Use EncryptedField for data where, unlike a password, you genuinely need the original value back at some point — API keys you'll send to a third-party service, OAuth tokens, social security numbers, credit card numbers, or any other personal data your app needs to display or reuse later.

This uses encryption rather than hashing. The difference: encryption is two-way by design. Anyone holding the correct secret key (a piece of data that acts like a password for the encryption itself) can turn the scrambled value back into the original. That's exactly what you want for an API key — you need to get the real key back out so you can actually use it to call an API — but it's the opposite of what you want for a login password, where letting anyone reverse it would defeat the purpose.

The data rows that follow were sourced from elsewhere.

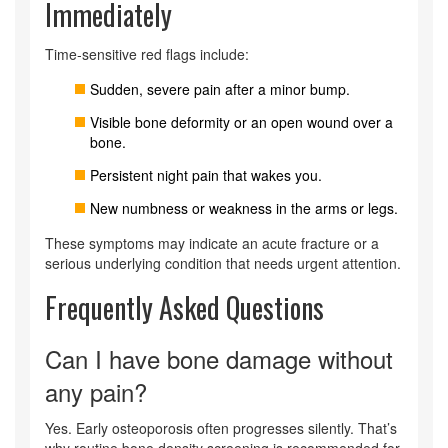
Immediately
Time‑sensitive red flags include:
Sudden, severe pain after a minor bump.
Visible bone deformity or an open wound over a
bone.
Persistent night pain that wakes you.
New numbness or weakness in the arms or legs.
These symptoms may indicate an acute fracture or a
serious underlying condition that needs urgent attention.
Frequently Asked Questions
Can I have bone damage without
any pain?
Yes. Early osteoporosis often progresses silently. That’s
why routine bone density screening is recommended for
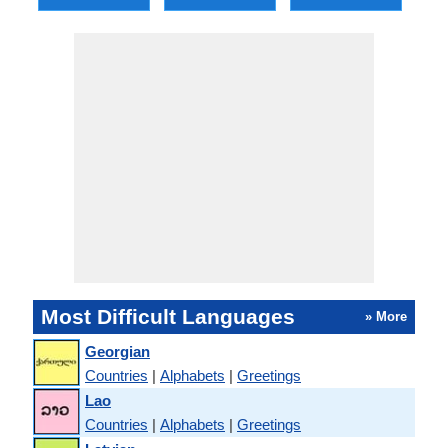
Most Difficult Languages
» More
Georgian
Countries
|
Alphabets
|
Greetings
Lao
Countries
|
Alphabets
|
Greetings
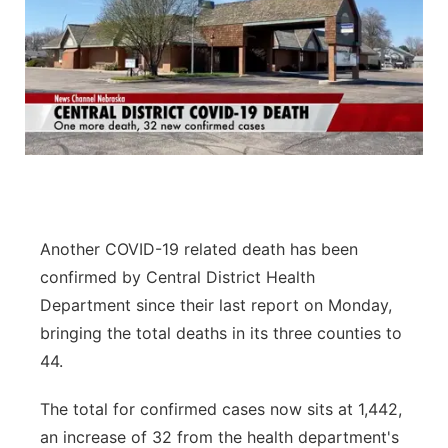
Another COVID-19 related death has been
confirmed by Central District Health
Department since their last report on Monday,
bringing the total deaths in its three counties to
44.
The total for confirmed cases now sits at 1,442,
an increase of 32 from the health department's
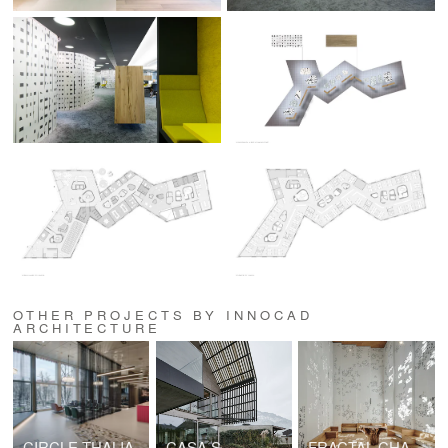
OTHER PROJECTS BY INNOCAD
ARCHITECTURE
CIRCLE THALIA
CASA S
FRACTAL CHAPEL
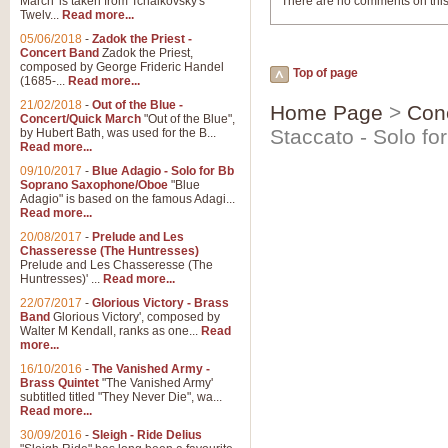
March' is taken from Tchaikovsky's
There are no comments on this
Twelv...
Read more...
05/06/2018
-
Zadok the Priest -
Concert Band
Zadok the Priest,
composed by George Frideric Handel
Top of page
(1685-...
Read more...
21/02/2018
-
Out of the Blue -
Home Page
>
Con
Concert/Quick March
"Out of the Blue",
Staccato - Solo fo
by Hubert Bath, was used for the B...
Read more...
09/10/2017
-
Blue Adagio - Solo for Bb
Soprano Saxophone/Oboe
"Blue
Adagio" is based on the famous Adagi...
Read more...
20/08/2017
-
Prelude and Les
Chasseresse (The Huntresses)
Prelude and Les Chasseresse (The
Huntresses)' ...
Read more...
22/07/2017
-
Glorious Victory - Brass
Band
Glorious Victory', composed by
Walter M Kendall, ranks as one...
Read
more...
16/10/2016
-
The Vanished Army -
Brass Quintet
"The Vanished Army'
subtitled titled "They Never Die", wa...
Read more...
30/09/2016
-
Sleigh - Ride Delius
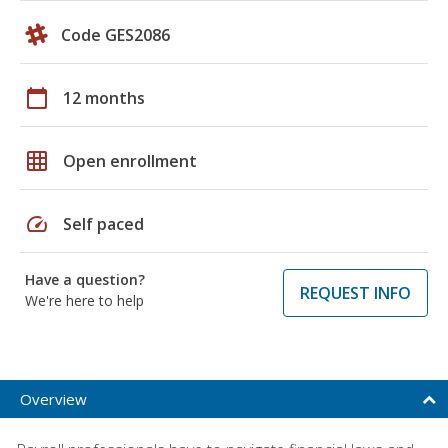
Code GES2086
calendar_today
12 months
grid_on
Open enrollment
speed
Self paced
Have a question?
REQUEST INFO
We're here to help
Overview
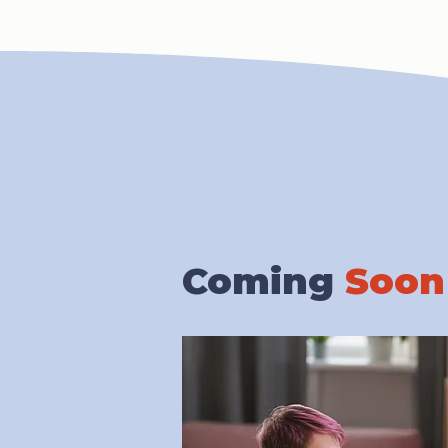
Coming
Soon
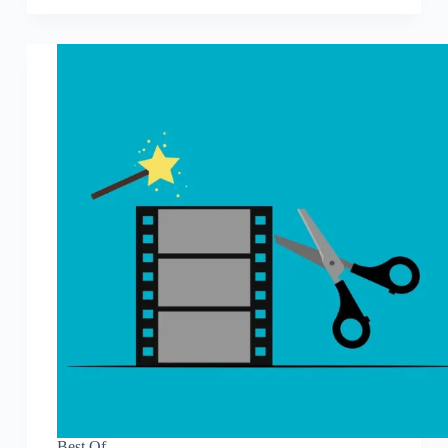
Best Of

Because encryption is reversible, the entire security of the system comes down to one thing: keeping the secret key safe.

Keep your key safe

If you lose your encryption key, all encrypted data is unrecoverable — there is no backdoor or recovery option, by design. And if someone else gets a copy of your key (and your database), they can decrypt everything just as easily as you can. Store keys in environment variables or a secrets manager — never written directly in your source code.

Generate a key

Before you can encrypt anything, you need a secret key. mydborm gives you a helper to generate a properly random one — don't try to make one up yourself (e.g. typing a memorable phrase), since that's much easier for an attacker to guess than a truly random key:

from mydborm import EncryptedField

# Generate once — store securely
key = EncryptedField.generate_key()
print(key)
# dBF_6PJ5hRkzGjQ8N9TmY2w4sIoXcVeA3nKuLbEZWp0=

# Store in .env file:
# ENCRYPTION_KEY=dBF_6PJ5hRkzGjQ8N9TmY2w4sIoXcVeA3nKuLbEZWp0=

Generate this key once for your application and keep using the same one — if you generate a new key later without migrating your existing encrypted data first, you'll permanently lose access to anything encrypted with the old key. (See Rotate encryption keys periodically below for how to switch keys safely.)

Define the model

import os
from mydborm import db, BaseModel, IntField, StrField
from mydborm import EncryptedField

KEY = os.environ["ENCRYPTION_KEY"]   # never hardcode!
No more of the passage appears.